Return each entry below word for word, leaving out any image.

*** Block opens ***

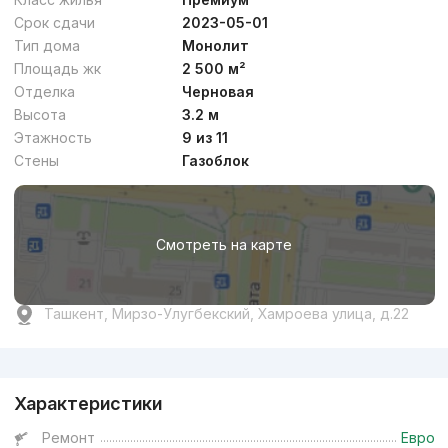
Срок сдачи
2023-05-01
Тип дома
Монолит
Площадь жк
2 500 м²
Отделка
Черновая
Высота
3.2 м
Этажность
9 из 11
Стены
Газоблок
Смотреть на карте
Ташкент, Мирзо-Улугбекский, Хамроева улица, д.22
Реклама
Характеристики
Ремонт
Евро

*** Block closes ***

Answer section.
Срок сдачи
2023-05-01
Тип дома
Монолит
Площадь жк
2 500 м²
Отделка
Черновая
Высота
3.2 м
Этажность
9 из 11
Стены
Газоблок
Смотреть на карте
Ташкент, Мирзо-Улугбекский, Хамроева улица, д.22
Реклама
Характеристики
Ремонт
Евро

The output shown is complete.